TASK DIRECTIONS
Look through the entries. Copy each line that has the word "Nagel".

(DATA IN THIS EXERCISE begins)

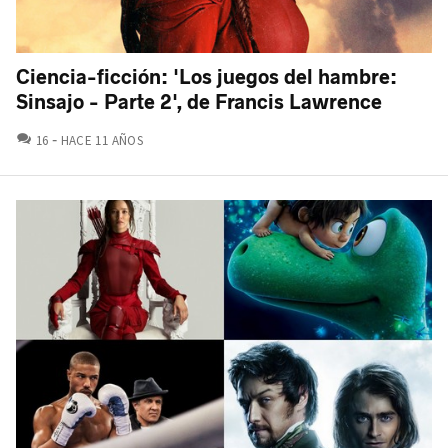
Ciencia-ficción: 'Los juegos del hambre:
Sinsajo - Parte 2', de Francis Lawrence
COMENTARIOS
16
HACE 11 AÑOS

(DATA IN THIS EXERCISE ends)
(DATA IN THIS EXERCISE begins)

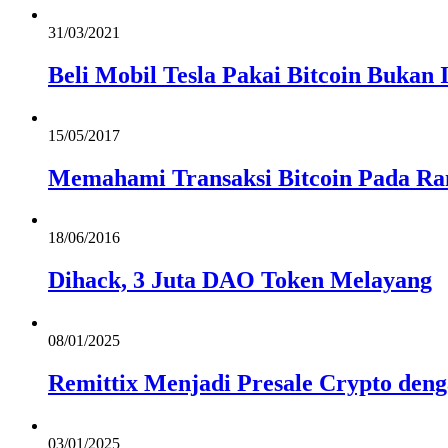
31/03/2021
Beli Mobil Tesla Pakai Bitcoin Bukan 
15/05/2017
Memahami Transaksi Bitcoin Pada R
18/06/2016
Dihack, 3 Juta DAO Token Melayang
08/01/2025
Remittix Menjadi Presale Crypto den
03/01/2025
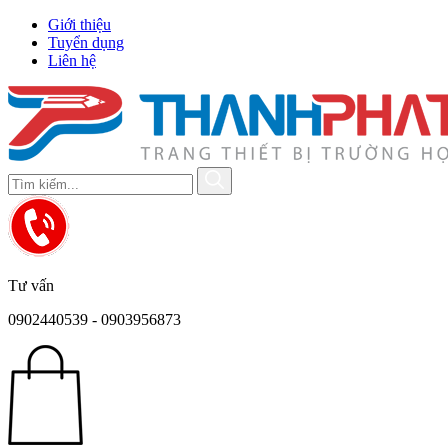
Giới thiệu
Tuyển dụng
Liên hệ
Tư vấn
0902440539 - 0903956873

(DATA IN THIS EXERCISE ends)
(DATA IN THIS EXERCISE begins)

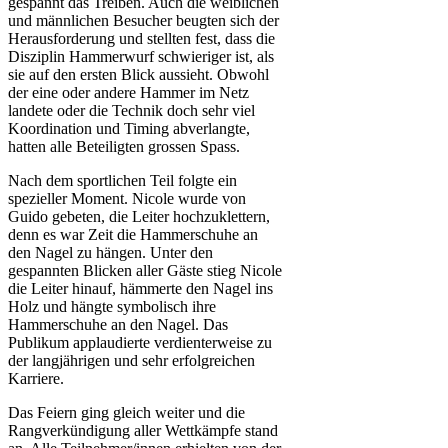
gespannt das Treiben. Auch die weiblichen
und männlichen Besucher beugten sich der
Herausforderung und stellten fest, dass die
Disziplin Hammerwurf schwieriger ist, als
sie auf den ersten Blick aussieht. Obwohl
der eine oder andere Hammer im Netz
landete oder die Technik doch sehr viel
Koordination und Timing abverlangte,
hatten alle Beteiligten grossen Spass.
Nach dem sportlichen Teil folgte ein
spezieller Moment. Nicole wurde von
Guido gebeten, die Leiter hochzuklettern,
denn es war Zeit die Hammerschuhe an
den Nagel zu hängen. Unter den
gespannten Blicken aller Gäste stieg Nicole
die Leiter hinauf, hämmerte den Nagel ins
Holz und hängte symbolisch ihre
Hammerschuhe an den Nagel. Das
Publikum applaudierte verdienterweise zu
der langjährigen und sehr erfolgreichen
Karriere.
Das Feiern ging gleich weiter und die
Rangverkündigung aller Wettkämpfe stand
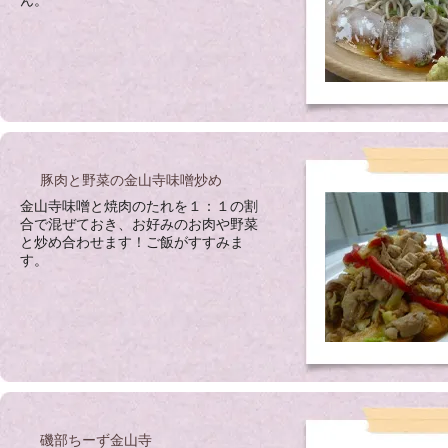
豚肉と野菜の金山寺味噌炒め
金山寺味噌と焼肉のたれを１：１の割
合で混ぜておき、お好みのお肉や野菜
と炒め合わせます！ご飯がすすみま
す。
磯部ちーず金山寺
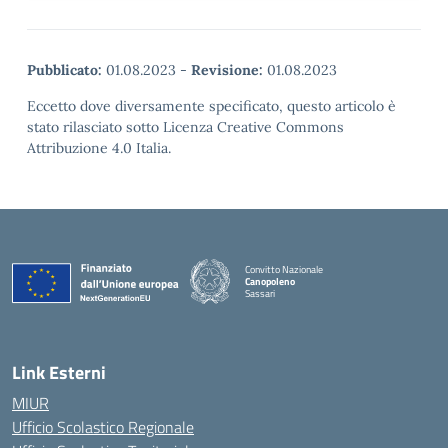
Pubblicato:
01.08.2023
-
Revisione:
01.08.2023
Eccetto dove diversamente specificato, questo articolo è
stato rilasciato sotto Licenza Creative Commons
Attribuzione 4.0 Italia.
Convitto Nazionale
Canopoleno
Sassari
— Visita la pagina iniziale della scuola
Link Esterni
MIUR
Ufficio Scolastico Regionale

(DATA IN THIS EXERCISE ends)

OUTPUT BELOW
den Nagel zu hängen. Unter den
die Leiter hinauf, hämmerte den Nagel ins
Hammerschuhe an den Nagel. Das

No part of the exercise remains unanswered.